There is a clear need, however, to rethink the role of cloud computing by those charged with HIPAA security. The efficiencies that can be gained by leveraging public, private, and hybrid clouds are just too compelling.   

The trick is to understand the existing requirements, and then understand how the emerging use of cloud computing could provide compliant and secure HIPAA solutions. In many cases, leveraging cloud computing will improve upon the best practices and technology that exist today.    

Here are three steps to using HIPAA in the cloud:

Step 1:  Understand the details of the requirements. 

One of the things that I find most frustrating is dealing with myths versus reality when it comes to HIPAA Security and cloud adoption. The “addressable” requirements of the security rules tend to be the most difficult to meet.
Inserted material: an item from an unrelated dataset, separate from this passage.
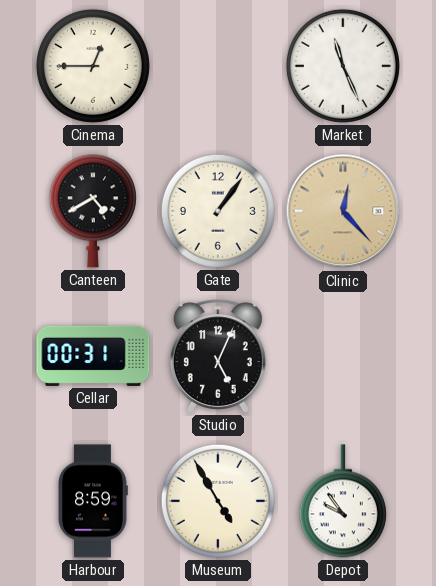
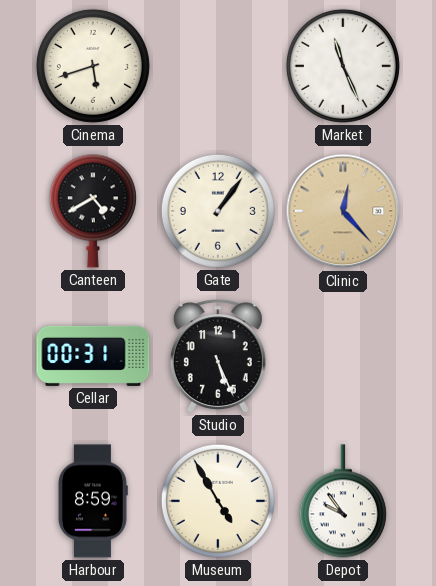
Cinema: 12:45 -> 5:42
Studio: 5:04 -> 5:26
Thus, these addressable requirements have a tendency to fall off of the radar, and therefore could create issues with compliance.    

Okay, let’s go to school. HIPAA Security has three overall sections: Administrative, physical, and technical. Each section outlines things that should be done to remain compliant through the “implementation specification.” An example is the “technical safeguard” section that defines the standard for transmission security, and outlines how data should be protected through encryption. This requirement is addressable considering that encrypting all network traffic could be either impossible or an undo hardship.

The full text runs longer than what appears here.